(Extracted information)
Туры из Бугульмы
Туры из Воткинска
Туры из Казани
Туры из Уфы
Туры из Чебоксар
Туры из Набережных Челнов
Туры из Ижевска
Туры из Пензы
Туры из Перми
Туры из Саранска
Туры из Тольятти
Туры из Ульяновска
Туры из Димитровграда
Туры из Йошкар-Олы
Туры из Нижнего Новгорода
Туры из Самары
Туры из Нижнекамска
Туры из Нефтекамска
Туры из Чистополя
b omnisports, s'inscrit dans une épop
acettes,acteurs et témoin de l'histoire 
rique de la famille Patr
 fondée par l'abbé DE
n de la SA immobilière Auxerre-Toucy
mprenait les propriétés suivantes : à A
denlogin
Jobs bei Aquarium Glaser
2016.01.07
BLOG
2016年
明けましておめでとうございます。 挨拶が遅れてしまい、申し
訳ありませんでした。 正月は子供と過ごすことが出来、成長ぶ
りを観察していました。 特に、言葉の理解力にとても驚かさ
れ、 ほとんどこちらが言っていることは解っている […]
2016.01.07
(End Extracted information)
(Extracted information)
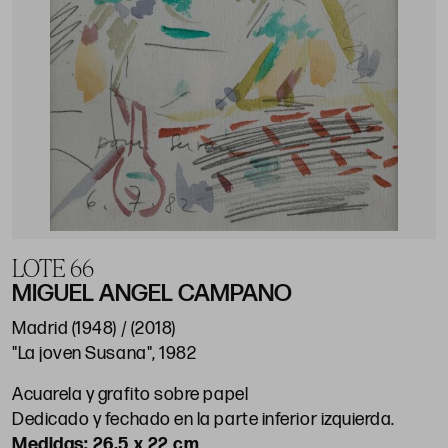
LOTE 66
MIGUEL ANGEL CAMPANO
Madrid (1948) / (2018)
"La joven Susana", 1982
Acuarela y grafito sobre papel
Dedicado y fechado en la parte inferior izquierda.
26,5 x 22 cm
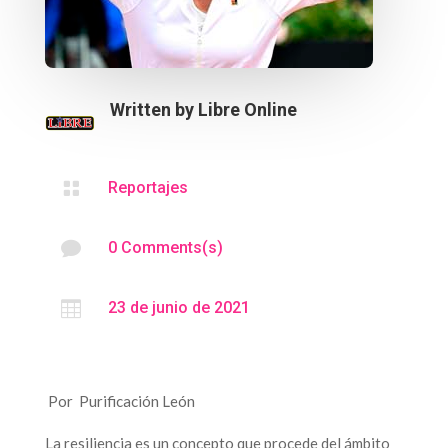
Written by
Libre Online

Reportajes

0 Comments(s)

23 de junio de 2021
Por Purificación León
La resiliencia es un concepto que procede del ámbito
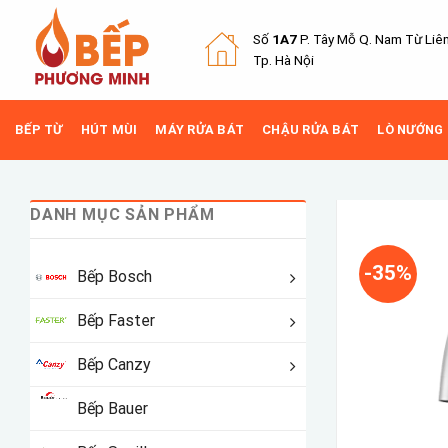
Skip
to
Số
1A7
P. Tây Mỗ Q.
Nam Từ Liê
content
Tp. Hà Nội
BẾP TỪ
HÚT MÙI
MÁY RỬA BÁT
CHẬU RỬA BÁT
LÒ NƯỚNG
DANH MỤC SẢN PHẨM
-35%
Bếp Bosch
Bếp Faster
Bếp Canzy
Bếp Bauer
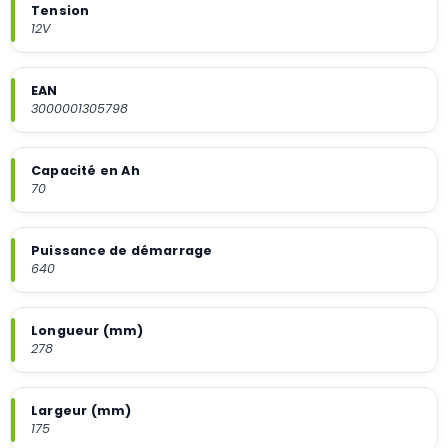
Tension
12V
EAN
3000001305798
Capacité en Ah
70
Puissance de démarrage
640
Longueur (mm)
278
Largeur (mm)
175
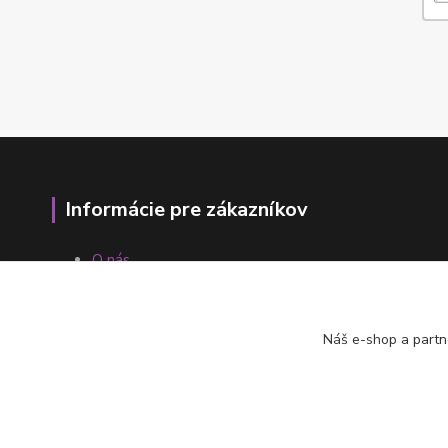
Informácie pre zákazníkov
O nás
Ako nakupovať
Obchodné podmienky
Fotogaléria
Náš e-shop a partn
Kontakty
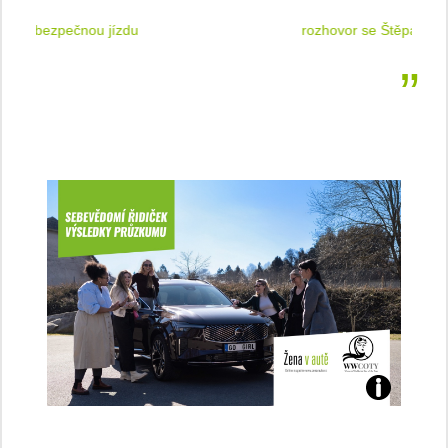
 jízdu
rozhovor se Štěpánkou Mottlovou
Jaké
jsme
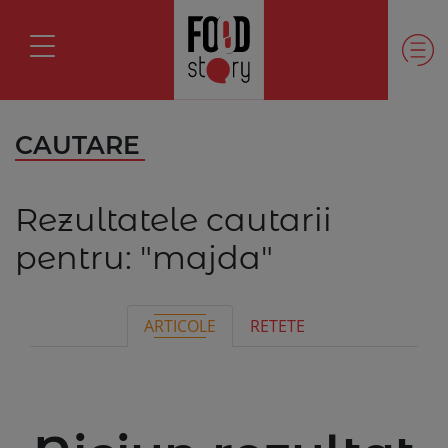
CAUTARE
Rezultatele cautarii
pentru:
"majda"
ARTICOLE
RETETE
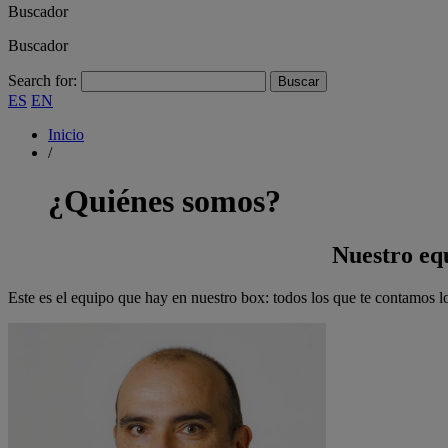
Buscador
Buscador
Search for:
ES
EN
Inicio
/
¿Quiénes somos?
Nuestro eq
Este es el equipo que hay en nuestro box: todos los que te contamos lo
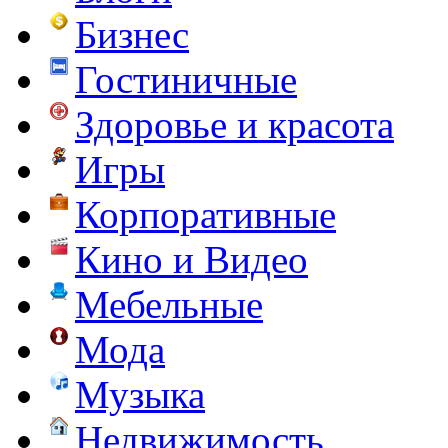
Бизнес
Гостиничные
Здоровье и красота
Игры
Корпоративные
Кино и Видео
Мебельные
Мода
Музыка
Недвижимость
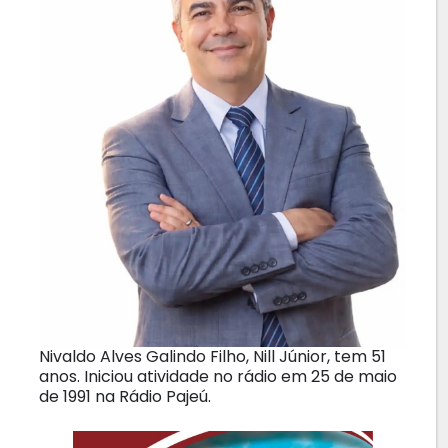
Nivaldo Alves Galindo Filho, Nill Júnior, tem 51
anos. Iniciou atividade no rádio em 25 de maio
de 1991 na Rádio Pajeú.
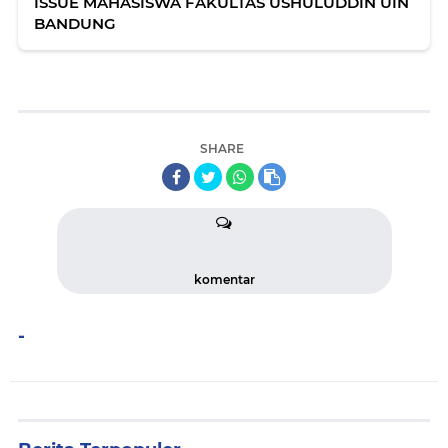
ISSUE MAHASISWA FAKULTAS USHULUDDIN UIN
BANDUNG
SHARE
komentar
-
(End Extracted information)
- _Your objective_: The stretch to restate runs from the line above containing "P. Tây Mỗ Q." through the line containing "Náš e-shop a partn". Copy it word for word, ends included, without pictures.

- _Exercise result_:
P. Tây Mỗ Q.
Nam Từ Liê
content
Tp. Hà Nội
BẾP TỪ
HÚT MÙI
MÁY RỬA BÁT
CHẬU RỬA BÁT
LÒ NƯỚNG
DANH MỤC SẢN PHẨM
-35%
Bếp Bosch
Bếp Faster
Bếp Canzy
Bếp Bauer
Tension
12V
EAN
3000001305798
Capacité en Ah
70
Puissance de démarrage
640
Longueur (mm)
278
Largeur (mm)
175
Informácie pre zákazníkov
O nás
Ako nakupovať
Obchodné podmienky
Fotogaléria
Náš e-shop a partn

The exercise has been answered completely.